For each role, Delany wrote an in-depth character sketch in which she included thorough backstories and meditations on the character’s motivations throughout the play. The sketches contain scene-by-scene explications of the setting, the circumstances, the objectives, the beats (pauses), and how the rehearsals went.

Like Whitford, Delany appears to have been frustrated with her direction, journaling that someone named Harvey, the director of “The Lion in Winter,” had a “directional tantrum.”

“[W]e were told we would stay all night until we got it right,” Delany wrote. “Harvey has alienated his entire cast. You do not bully people into creativity.”

Still, Delany found joy in the rehearsal process.

“Here at Wesleyan, where the average run of a play is three nights, it is the rehearsal stage which is important to me. It is a period of growth and discovery,” she wrote.

In closing, Delany writes:

“As an actor I would attempt anything, as long as I could base it on my personal TRUTH.

My final point is, ‘The play’s the thing.’





Lin-Manuel Miranda ’02:

Title: An Examination of Musical Theater Writing Through “On Borrowed Time”

Wesleyan poster child Lin-Manuel Miranda was sitting in his room at the University and watching Murray Horowitz—an acclaimed lyricist, NPR broadcaster, and writer whom Miranda greatly admired—shake his head in disappointment as he listened to one of Miranda’s new songs. Horwitz was the father of Miranda’s housemate, Alex Horwitz, and had agreed to give Miranda some advice on his originals.

“These words would be fine if you were writing a rock song. You can have loose, lazy rhymes in rock, pop, do whatever you want. But this is musical theater, Your lyrics must be airtight,” Miranda recalled Horwitz saying.

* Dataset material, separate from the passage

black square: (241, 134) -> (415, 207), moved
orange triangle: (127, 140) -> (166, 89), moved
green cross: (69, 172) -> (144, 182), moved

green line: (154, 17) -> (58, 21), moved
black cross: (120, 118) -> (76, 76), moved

Before he left for brunch, Horwitz delivered one final piece of advice to the Wesleyan student, which Miranda also included on the first page of his thesis:

“Lin, buy a rhyming dictionary,” Horwitz said. “They’re a great resource. And get ‘Lyrics for Several Occasions’ by Ira Gershwin. Gershwin is a motherfucker.”

Miranda describes “Lyrics for Several Occasions” as a mix of style: part autobiography, part critique, part how-to manual. In his thesis, Miranda took a similar approach to Delany, weaving personal anecdotes through analysis and original content.

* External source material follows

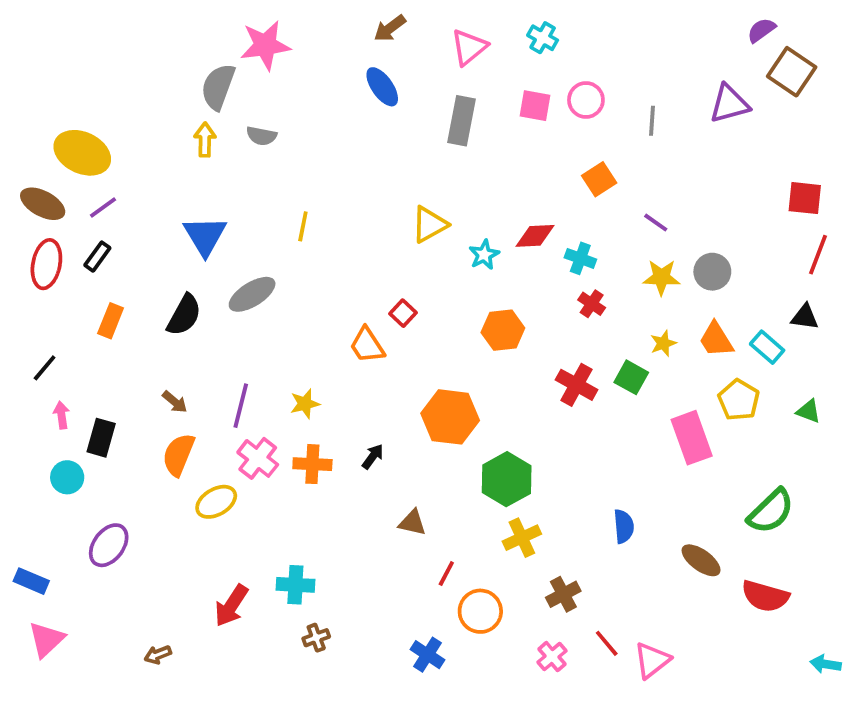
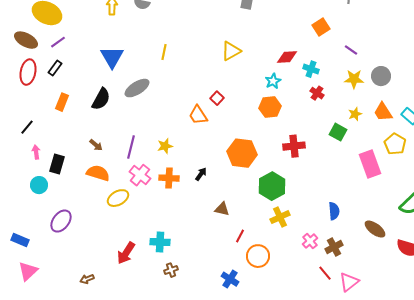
cyan star: (484, 255) -> (273, 81), moved
red cross: (577, 385) -> (294, 146), moved, turned -35
orange semicircle: (178, 455) -> (98, 173), turned 85
brown cross: (563, 594) -> (334, 247), moved
pink cross: (552, 657) -> (310, 241), moved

Miranda’s thesis set out to explore a question which many have since asked about his work following his time at Wesleyan: What makes a lyric work? The first part of the thesis examined the art of musical theater lyric writing through the writings of legends Ira Gershwin, Oscar Hammerstein II, and Alan Jay Lerner. Each of these writers came from (and formed) different traditions, but Miranda approaches the work of each through examining the lyrics themselves along with the lyricists’ writings on their art.  

The second part of Miranda’s thesis was not “In the Heights,” as some assume, but an original musical called “On Borrowed Time,” which he put up as a workshop during his senior year. He also included excerpts from the play in his written thesis on lyric writing. “On Borrowed Time” can best be described as a time-travel romance, complete with a pretty explicit sex scene between two teenagers as its opening number. In an interview with Howard Sherman, Miranda talked about the four musicals he wrote throughout his time at Wes.

Only one of them was ‘In The Heights,’” he said. “I wrote another one called ‘On Borrowed Time,’ which was my senior thesis, which if I have my way you’ll never hear.”

In the conclusion of the analytical portion of his thesis, Miranda already seemed to be self-aware.

“I am learning. With every song I write, I am learning.”